In Malawa, we promote a project which helps women farmers farm 600 different varieties of local plants.
In other projects, we promote the linkage of farmers with consumers, investing in distribution systems. A farmer in Togo recently told me that he produces twice as much food on his farm than farmers supported by government-led extension. The techniques are out there and what they need is policy and research support, and linkages with markets. We can feed ourselves while protecting our health and cultural values as well as the environment surrounding us.
What is the role for Europe, if any?
In some instances, Europe supports rogue governments, encourages corruption and contributes to climate change, Europe has contributed to the migration crisis in Africa. Some also blame the colonial history where African governments inherited Western model of governance, which did not grow from the experience of Africa. Europe has both the moral and practical responsibility to support African governments to tackle migration.
What are the major impacts of climate change on the food insecurity-migration nexus?
Climate change will create additional challenges. There will be hunger and poverty at a higher scale. Internal displacement and migration will intensify. Climate change will also create conflict between countries in Africa, driving more Africans to migrate to the North.
What are your recommendations to avoid this apocalypse?
We need to improve governance. We need to provide education on healthy and nutritious food to consumers. We need to promote agroecology if we want to increase yield without compromising nutrition, health, the well-being of the environment and cultural values.

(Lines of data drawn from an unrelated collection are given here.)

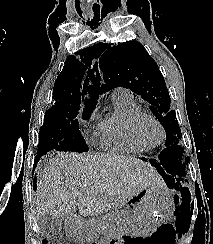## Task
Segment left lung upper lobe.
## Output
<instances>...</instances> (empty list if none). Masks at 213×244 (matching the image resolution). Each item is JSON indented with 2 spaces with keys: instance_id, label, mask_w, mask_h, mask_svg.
I'll return each instance as SVG.
<instances>
[{
  "instance_id": "1",
  "label": "left lung upper lobe",
  "mask_w": 213,
  "mask_h": 244,
  "mask_svg": "<svg viewBox=\"0 0 213 244\" xmlns=\"http://www.w3.org/2000/svg\"><path fill=\"white\" fill-rule=\"evenodd\" d=\"M100 54L99 67L103 73L105 91L124 87L151 104L150 110L166 131V148L161 153H166L170 158L171 173L175 180L187 182L185 168L188 159L182 158L184 150L178 145L182 137L181 130L175 111L170 110L169 92L157 63L137 41L116 46L106 44ZM99 75L98 71V79Z\"/></svg>"
}]
</instances>
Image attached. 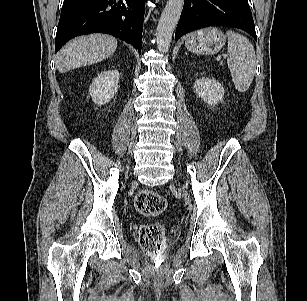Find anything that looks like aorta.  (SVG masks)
<instances>
[{"instance_id": "aorta-1", "label": "aorta", "mask_w": 307, "mask_h": 301, "mask_svg": "<svg viewBox=\"0 0 307 301\" xmlns=\"http://www.w3.org/2000/svg\"><path fill=\"white\" fill-rule=\"evenodd\" d=\"M184 0H168L161 14L156 30L157 48L160 52H167L174 29L179 21Z\"/></svg>"}]
</instances>
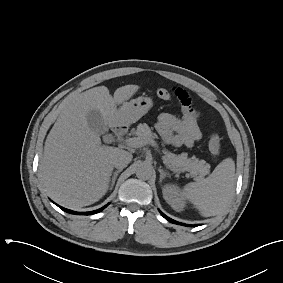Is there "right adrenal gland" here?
Returning <instances> with one entry per match:
<instances>
[{
    "mask_svg": "<svg viewBox=\"0 0 283 283\" xmlns=\"http://www.w3.org/2000/svg\"><path fill=\"white\" fill-rule=\"evenodd\" d=\"M122 170L121 169H119V170H117V171H115L114 173H113V175H112V178L110 179V190H112L113 189V187H114V184H115V181H116V179H117V177H118V174L121 172Z\"/></svg>",
    "mask_w": 283,
    "mask_h": 283,
    "instance_id": "1",
    "label": "right adrenal gland"
}]
</instances>
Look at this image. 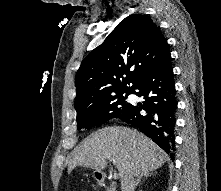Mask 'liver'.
I'll return each mask as SVG.
<instances>
[{
    "label": "liver",
    "mask_w": 221,
    "mask_h": 191,
    "mask_svg": "<svg viewBox=\"0 0 221 191\" xmlns=\"http://www.w3.org/2000/svg\"><path fill=\"white\" fill-rule=\"evenodd\" d=\"M115 160L121 186L124 187L130 176L160 168L168 155L151 139L127 127H106L91 134L72 152L68 172L76 166L102 171L107 159Z\"/></svg>",
    "instance_id": "6515ba94"
}]
</instances>
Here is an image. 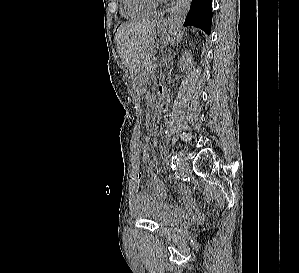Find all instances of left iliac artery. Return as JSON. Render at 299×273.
<instances>
[{
    "label": "left iliac artery",
    "instance_id": "1",
    "mask_svg": "<svg viewBox=\"0 0 299 273\" xmlns=\"http://www.w3.org/2000/svg\"><path fill=\"white\" fill-rule=\"evenodd\" d=\"M178 162H179L178 156L177 155L173 156L172 157V161H171V167H172V169H174L178 165Z\"/></svg>",
    "mask_w": 299,
    "mask_h": 273
}]
</instances>
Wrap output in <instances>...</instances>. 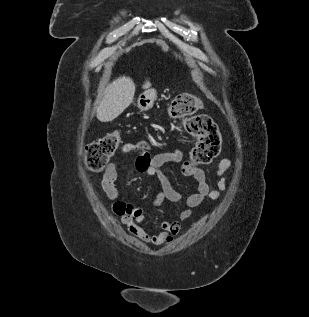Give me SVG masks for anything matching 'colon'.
<instances>
[{"mask_svg":"<svg viewBox=\"0 0 309 317\" xmlns=\"http://www.w3.org/2000/svg\"><path fill=\"white\" fill-rule=\"evenodd\" d=\"M201 107V100L190 93L177 95L169 106L170 115L184 120L186 130L196 138L187 160L194 166L209 164L221 148V134L216 123L207 115L196 114ZM119 142V132L113 131L89 143L85 150L87 168L93 172L102 171L116 152Z\"/></svg>","mask_w":309,"mask_h":317,"instance_id":"5ec220e1","label":"colon"}]
</instances>
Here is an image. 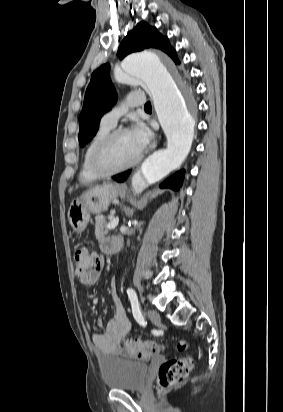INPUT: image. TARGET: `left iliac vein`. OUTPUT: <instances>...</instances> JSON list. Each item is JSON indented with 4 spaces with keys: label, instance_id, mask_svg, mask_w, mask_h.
Masks as SVG:
<instances>
[{
    "label": "left iliac vein",
    "instance_id": "4c4485c4",
    "mask_svg": "<svg viewBox=\"0 0 283 412\" xmlns=\"http://www.w3.org/2000/svg\"><path fill=\"white\" fill-rule=\"evenodd\" d=\"M147 315L150 318V320L154 322L155 324H159L161 322L160 315L156 310H153V309L148 310Z\"/></svg>",
    "mask_w": 283,
    "mask_h": 412
}]
</instances>
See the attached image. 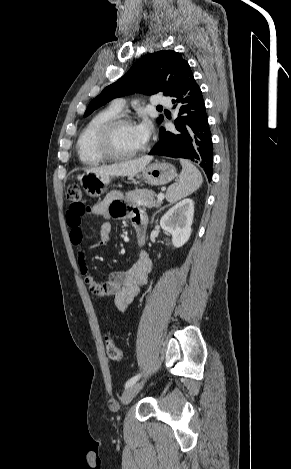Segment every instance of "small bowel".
Instances as JSON below:
<instances>
[{"instance_id": "1", "label": "small bowel", "mask_w": 291, "mask_h": 469, "mask_svg": "<svg viewBox=\"0 0 291 469\" xmlns=\"http://www.w3.org/2000/svg\"><path fill=\"white\" fill-rule=\"evenodd\" d=\"M90 212L104 220L100 227L99 240L91 244L93 248L105 246L110 242L112 226L108 220L111 218H128L136 229H142L144 233L146 231L147 216L139 209L126 205L118 191L110 192L101 202L94 205ZM83 216L85 215L72 207L67 211L66 221L70 229V241L74 246H80L83 241ZM79 266L90 292L100 299L112 298L116 309L124 312L141 288L148 283L152 262L147 252L142 251L127 270L112 272L105 283L97 282L90 274L82 251L79 253Z\"/></svg>"}]
</instances>
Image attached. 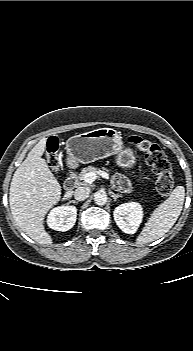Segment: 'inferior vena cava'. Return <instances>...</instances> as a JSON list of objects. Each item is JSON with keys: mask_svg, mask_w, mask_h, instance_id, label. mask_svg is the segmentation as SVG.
<instances>
[{"mask_svg": "<svg viewBox=\"0 0 193 351\" xmlns=\"http://www.w3.org/2000/svg\"><path fill=\"white\" fill-rule=\"evenodd\" d=\"M90 189L88 187L80 186L74 191L76 200L83 201L89 197Z\"/></svg>", "mask_w": 193, "mask_h": 351, "instance_id": "602c4592", "label": "inferior vena cava"}]
</instances>
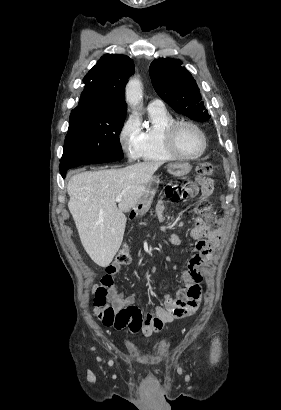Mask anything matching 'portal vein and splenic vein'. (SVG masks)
<instances>
[{
	"mask_svg": "<svg viewBox=\"0 0 281 410\" xmlns=\"http://www.w3.org/2000/svg\"><path fill=\"white\" fill-rule=\"evenodd\" d=\"M122 200V196H117L116 198H115V201L116 202H120Z\"/></svg>",
	"mask_w": 281,
	"mask_h": 410,
	"instance_id": "1",
	"label": "portal vein and splenic vein"
}]
</instances>
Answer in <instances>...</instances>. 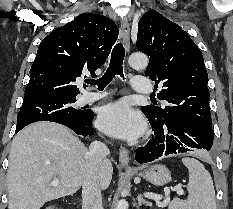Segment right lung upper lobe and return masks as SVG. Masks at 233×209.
<instances>
[{
	"mask_svg": "<svg viewBox=\"0 0 233 209\" xmlns=\"http://www.w3.org/2000/svg\"><path fill=\"white\" fill-rule=\"evenodd\" d=\"M118 38L116 24L106 16L82 13L52 31L39 45L30 69L23 103L76 98V79L95 75Z\"/></svg>",
	"mask_w": 233,
	"mask_h": 209,
	"instance_id": "1",
	"label": "right lung upper lobe"
}]
</instances>
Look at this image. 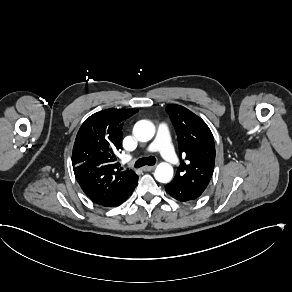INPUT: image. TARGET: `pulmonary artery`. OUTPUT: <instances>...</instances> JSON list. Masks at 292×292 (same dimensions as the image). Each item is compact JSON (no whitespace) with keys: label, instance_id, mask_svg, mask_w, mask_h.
Instances as JSON below:
<instances>
[{"label":"pulmonary artery","instance_id":"1","mask_svg":"<svg viewBox=\"0 0 292 292\" xmlns=\"http://www.w3.org/2000/svg\"><path fill=\"white\" fill-rule=\"evenodd\" d=\"M172 126V121L169 118H164L160 122V127L163 130H159L154 139V143L147 145L145 150L140 149L139 151H134L132 156L138 158L144 154L149 155L152 150L156 149L162 151V156L167 160L170 165H175L178 162V157L174 154V146L171 141V131L169 128Z\"/></svg>","mask_w":292,"mask_h":292}]
</instances>
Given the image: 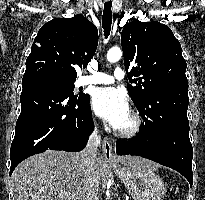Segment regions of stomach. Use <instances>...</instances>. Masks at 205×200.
<instances>
[{"label": "stomach", "instance_id": "0dacf381", "mask_svg": "<svg viewBox=\"0 0 205 200\" xmlns=\"http://www.w3.org/2000/svg\"><path fill=\"white\" fill-rule=\"evenodd\" d=\"M113 170L134 200H162L165 195L162 179L147 165L113 166Z\"/></svg>", "mask_w": 205, "mask_h": 200}]
</instances>
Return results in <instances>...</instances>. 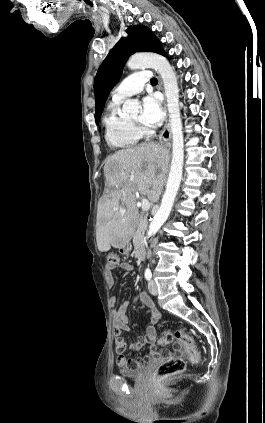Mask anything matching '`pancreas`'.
<instances>
[{"instance_id": "cf45deb5", "label": "pancreas", "mask_w": 265, "mask_h": 423, "mask_svg": "<svg viewBox=\"0 0 265 423\" xmlns=\"http://www.w3.org/2000/svg\"><path fill=\"white\" fill-rule=\"evenodd\" d=\"M147 227V216L142 215L138 224L132 232L133 240L135 244H140L143 241L144 232Z\"/></svg>"}]
</instances>
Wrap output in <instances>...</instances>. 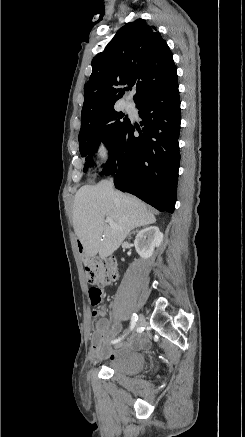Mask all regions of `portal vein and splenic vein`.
Returning <instances> with one entry per match:
<instances>
[{
    "mask_svg": "<svg viewBox=\"0 0 245 437\" xmlns=\"http://www.w3.org/2000/svg\"><path fill=\"white\" fill-rule=\"evenodd\" d=\"M106 222H107L110 226H112V227H116V224L113 222V220H112L111 218L107 217V218H106Z\"/></svg>",
    "mask_w": 245,
    "mask_h": 437,
    "instance_id": "obj_1",
    "label": "portal vein and splenic vein"
}]
</instances>
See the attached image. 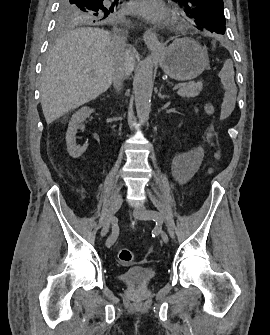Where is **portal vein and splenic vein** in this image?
<instances>
[{
    "instance_id": "1",
    "label": "portal vein and splenic vein",
    "mask_w": 270,
    "mask_h": 335,
    "mask_svg": "<svg viewBox=\"0 0 270 335\" xmlns=\"http://www.w3.org/2000/svg\"><path fill=\"white\" fill-rule=\"evenodd\" d=\"M180 83H182V82H180ZM180 85H182V84H179V85H177V86H174V87H173V90L178 91V90L180 89ZM173 92H174V91H173Z\"/></svg>"
}]
</instances>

We must identify and protect areas of crop diversity and their wild relatives. We must not endorse artificial intelligence (AI) based technologies without a thorough understanding and public debate about their future impact. We must avoid going the industrial agriculture way as we may find it difficult and costly to change course.
We must control urbanization. Urban areas are marching on in Africa, winning more rural lands and hosting a number of slums.
We need to open up doors to immigrants, both in Africa and the West.
All of us need to work together to attack to the root causes of migration.